▼日本のPC産業にとって、新たな黒船来襲という構図が濃厚になってきた。台湾のASUSが火付け役となった低価格ミニノートが、PC市場全体の勢力図を揺るがしかねない情勢となってきたからだ。商機ありと見込んだ海外勢は日本HP、日本エイサー、DELLと相次いで5万円台のミニノートに参入。国産勢が手をこまねいている間に、そのシェアはノートPC全体の20%を超えるに至った。

▼海外勢がシェアを伸ばすデスクトップPCと異なり、ノートPCは日本独自の市場を形成してきた。国産勢が得意とする高密度技術を背景に、高機能モデル中心の品揃えをはかってきたからだ。しかし最新の低価格ミニノートは、機能は「そこそこ」でも、家庭用のメインマシンとして活用できる仕様は満たしている。低価格の「そこそこ」機能でも実用には十分という意識がユーザーに定着すれば、ノートPC市場は大きく変貌せざるを得ない。

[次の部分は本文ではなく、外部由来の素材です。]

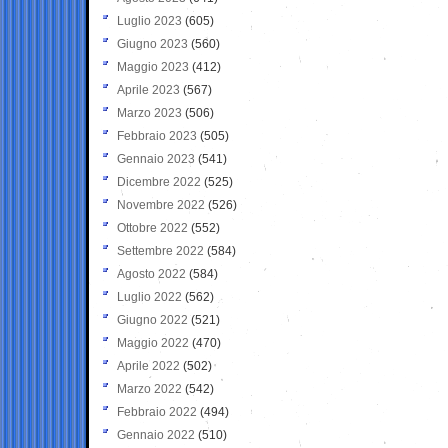
Luglio 2023
(605)
Giugno 2023
(560)
Maggio 2023
(412)
Aprile 2023
(567)
Marzo 2023
(506)
Febbraio 2023
(505)
Gennaio 2023
(541)
Dicembre 2022
(525)
Novembre 2022
(526)
Ottobre 2022
(552)
Settembre 2022
(584)
Agosto 2022
(584)
Luglio 2022
(562)
Giugno 2022
(521)
Maggio 2022
(470)
Aprile 2022
(502)
Marzo 2022
(542)
Febbraio 2022
(494)
Gennaio 2022
(510)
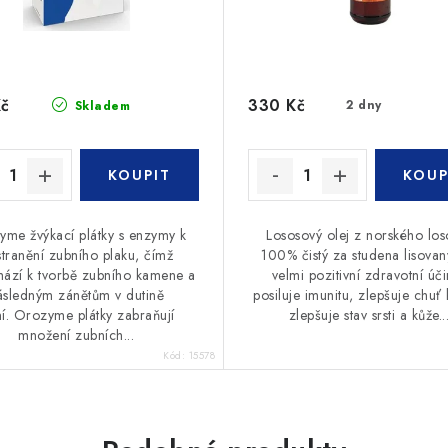
Kč
330 Kč
2 dny
Skladem
me žvýkací plátky s enzymy k
Lososový olej z norského los
tranění zubního plaku, čímž
100% čistý za studena lisova
ází k tvorbě zubního kamene a
velmi pozitivní zdravotní úči
ásledným zánětům v dutině
posiluje imunitu, zlepšuje chuť k
ní. Orozyme plátky zabraňují
zlepšuje stav srsti a kůže...
množení zubních...
Kód:
15578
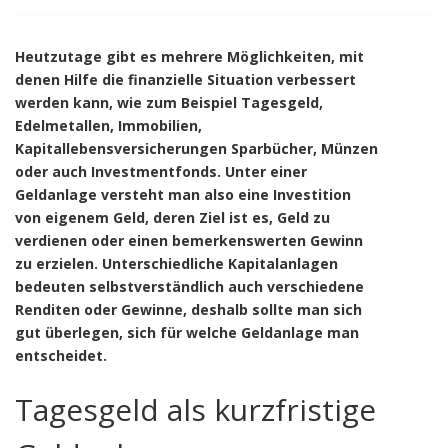
Heutzutage gibt es mehrere Möglichkeiten, mit
denen Hilfe die finanzielle Situation verbessert
werden kann, wie zum Beispiel Tagesgeld,
Edelmetallen, Immobilien,
Kapitallebensversicherungen Sparbücher, Münzen
oder auch Investmentfonds. Unter einer
Geldanlage versteht man also eine Investition
von eigenem Geld, deren Ziel ist es, Geld zu
verdienen oder einen bemerkenswerten Gewinn
zu erzielen. Unterschiedliche Kapitalanlagen
bedeuten selbstverständlich auch verschiedene
Renditen oder Gewinne, deshalb sollte man sich
gut überlegen, sich für welche Geldanlage man
entscheidet.
Tagesgeld als kurzfristige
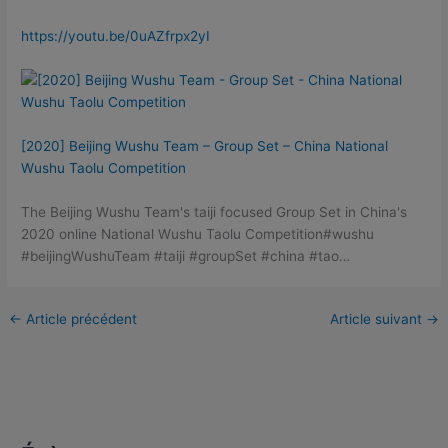
https://
youtu.be/
0uAZfrpx2yI
[2020] Beijing Wushu Team – Group Set – China National
Wushu Taolu Competition
The Beijing Wushu Team's taiji focused Group Set in China's
2020 online National Wushu Taolu Competition#wushu
#beijingWushuTeam #taiji #groupSet #china #tao…
←
Article précédent
Article suivant
→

▼低価格化の影響は、超小型モデルだけにとどまらない。焦点となっている現在のミニノートの液晶サイズは7-8インチ止まりだが、来年前半には10インチ前後で8万円台の商品が登場しても不思議ではない。海外メーカーにとっては、世界市場で通用する汎用的な製品であれば、圧倒的な価格の優位性を打ち出せる。国内中心の日本メーカーは、それにどう対抗するのか。看過すればミニノートを足がかりとして、上位領域のシェアも切り崩されかねない。きわどい踏み絵を迫られている。